Task to complete
Go through the records below and write each one out again unchanged.

Supplied information
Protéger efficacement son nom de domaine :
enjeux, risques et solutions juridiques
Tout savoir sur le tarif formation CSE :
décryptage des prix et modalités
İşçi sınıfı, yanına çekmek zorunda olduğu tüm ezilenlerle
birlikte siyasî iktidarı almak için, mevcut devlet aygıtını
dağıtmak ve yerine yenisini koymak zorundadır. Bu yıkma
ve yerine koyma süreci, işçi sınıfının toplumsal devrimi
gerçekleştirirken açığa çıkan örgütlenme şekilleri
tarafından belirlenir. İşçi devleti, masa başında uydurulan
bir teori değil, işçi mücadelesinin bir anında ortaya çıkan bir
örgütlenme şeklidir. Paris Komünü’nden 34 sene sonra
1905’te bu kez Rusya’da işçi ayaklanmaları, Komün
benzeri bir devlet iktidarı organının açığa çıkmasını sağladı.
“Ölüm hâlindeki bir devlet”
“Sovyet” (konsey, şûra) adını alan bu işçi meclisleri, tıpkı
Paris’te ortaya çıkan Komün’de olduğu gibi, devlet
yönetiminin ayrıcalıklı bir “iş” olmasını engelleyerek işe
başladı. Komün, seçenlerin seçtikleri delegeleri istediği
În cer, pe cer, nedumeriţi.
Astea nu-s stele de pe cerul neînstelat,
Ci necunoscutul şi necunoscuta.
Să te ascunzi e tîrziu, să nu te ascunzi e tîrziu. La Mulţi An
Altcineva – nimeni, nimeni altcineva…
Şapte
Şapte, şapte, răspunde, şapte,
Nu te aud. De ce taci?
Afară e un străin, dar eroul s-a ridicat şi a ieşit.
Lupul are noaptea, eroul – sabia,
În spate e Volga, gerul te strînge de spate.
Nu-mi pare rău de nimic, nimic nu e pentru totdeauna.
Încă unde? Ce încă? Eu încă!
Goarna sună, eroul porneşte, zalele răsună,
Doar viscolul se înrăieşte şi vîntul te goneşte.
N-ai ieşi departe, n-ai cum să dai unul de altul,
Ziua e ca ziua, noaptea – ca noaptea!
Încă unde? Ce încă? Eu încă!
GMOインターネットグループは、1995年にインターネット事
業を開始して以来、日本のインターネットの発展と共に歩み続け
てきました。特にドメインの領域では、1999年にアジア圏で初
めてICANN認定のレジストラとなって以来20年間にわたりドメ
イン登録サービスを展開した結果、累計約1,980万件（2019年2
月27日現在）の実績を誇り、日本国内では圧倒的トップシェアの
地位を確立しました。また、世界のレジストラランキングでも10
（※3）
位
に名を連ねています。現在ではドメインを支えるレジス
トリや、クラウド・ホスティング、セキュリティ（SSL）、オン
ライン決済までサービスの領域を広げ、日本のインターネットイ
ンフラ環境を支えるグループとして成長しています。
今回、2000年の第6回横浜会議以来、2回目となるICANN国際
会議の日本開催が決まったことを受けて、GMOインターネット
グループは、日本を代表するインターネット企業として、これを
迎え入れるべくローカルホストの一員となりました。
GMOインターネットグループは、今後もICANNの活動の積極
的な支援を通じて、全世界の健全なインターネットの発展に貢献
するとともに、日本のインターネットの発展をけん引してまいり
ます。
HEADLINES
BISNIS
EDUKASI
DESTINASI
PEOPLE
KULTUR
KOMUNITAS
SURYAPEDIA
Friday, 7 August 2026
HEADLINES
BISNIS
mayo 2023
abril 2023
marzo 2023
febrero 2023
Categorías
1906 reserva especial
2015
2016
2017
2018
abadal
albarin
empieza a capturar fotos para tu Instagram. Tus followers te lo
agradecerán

Solution to the exercise
Protéger efficacement son nom de domaine :
enjeux, risques et solutions juridiques
Tout savoir sur le tarif formation CSE :
décryptage des prix et modalités
İşçi sınıfı, yanına çekmek zorunda olduğu tüm ezilenlerle
birlikte siyasî iktidarı almak için, mevcut devlet aygıtını
dağıtmak ve yerine yenisini koymak zorundadır. Bu yıkma
ve yerine koyma süreci, işçi sınıfının toplumsal devrimi
gerçekleştirirken açığa çıkan örgütlenme şekilleri
tarafından belirlenir. İşçi devleti, masa başında uydurulan
bir teori değil, işçi mücadelesinin bir anında ortaya çıkan bir
örgütlenme şeklidir. Paris Komünü’nden 34 sene sonra
1905’te bu kez Rusya’da işçi ayaklanmaları, Komün
benzeri bir devlet iktidarı organının açığa çıkmasını sağladı.
“Ölüm hâlindeki bir devlet”
“Sovyet” (konsey, şûra) adını alan bu işçi meclisleri, tıpkı
Paris’te ortaya çıkan Komün’de olduğu gibi, devlet
yönetiminin ayrıcalıklı bir “iş” olmasını engelleyerek işe
başladı. Komün, seçenlerin seçtikleri delegeleri istediği
În cer, pe cer, nedumeriţi.
Astea nu-s stele de pe cerul neînstelat,
Ci necunoscutul şi necunoscuta.
Să te ascunzi e tîrziu, să nu te ascunzi e tîrziu. La Mulţi An
Altcineva – nimeni, nimeni altcineva…
Şapte
Şapte, şapte, răspunde, şapte,
Nu te aud. De ce taci?
Afară e un străin, dar eroul s-a ridicat şi a ieşit.
Lupul are noaptea, eroul – sabia,
În spate e Volga, gerul te strînge de spate.
Nu-mi pare rău de nimic, nimic nu e pentru totdeauna.
Încă unde? Ce încă? Eu încă!
Goarna sună, eroul porneşte, zalele răsună,
Doar viscolul se înrăieşte şi vîntul te goneşte.
N-ai ieşi departe, n-ai cum să dai unul de altul,
Ziua e ca ziua, noaptea – ca noaptea!
Încă unde? Ce încă? Eu încă!
GMOインターネットグループは、1995年にインターネット事
業を開始して以来、日本のインターネットの発展と共に歩み続け
てきました。特にドメインの領域では、1999年にアジア圏で初
めてICANN認定のレジストラとなって以来20年間にわたりドメ
イン登録サービスを展開した結果、累計約1,980万件（2019年2
月27日現在）の実績を誇り、日本国内では圧倒的トップシェアの
地位を確立しました。また、世界のレジストラランキングでも10
（※3）
位
に名を連ねています。現在ではドメインを支えるレジス
トリや、クラウド・ホスティング、セキュリティ（SSL）、オン
ライン決済までサービスの領域を広げ、日本のインターネットイ
ンフラ環境を支えるグループとして成長しています。
今回、2000年の第6回横浜会議以来、2回目となるICANN国際
会議の日本開催が決まったことを受けて、GMOインターネット
グループは、日本を代表するインターネット企業として、これを
迎え入れるべくローカルホストの一員となりました。
GMOインターネットグループは、今後もICANNの活動の積極
的な支援を通じて、全世界の健全なインターネットの発展に貢献
するとともに、日本のインターネットの発展をけん引してまいり
ます。
HEADLINES
BISNIS
EDUKASI
DESTINASI
PEOPLE
KULTUR
KOMUNITAS
SURYAPEDIA
Friday, 7 August 2026
HEADLINES
BISNIS
mayo 2023
abril 2023
marzo 2023
febrero 2023
Categorías
1906 reserva especial
2015
2016
2017
2018
abadal
albarin
empieza a capturar fotos para tu Instagram. Tus followers te lo
agradecerán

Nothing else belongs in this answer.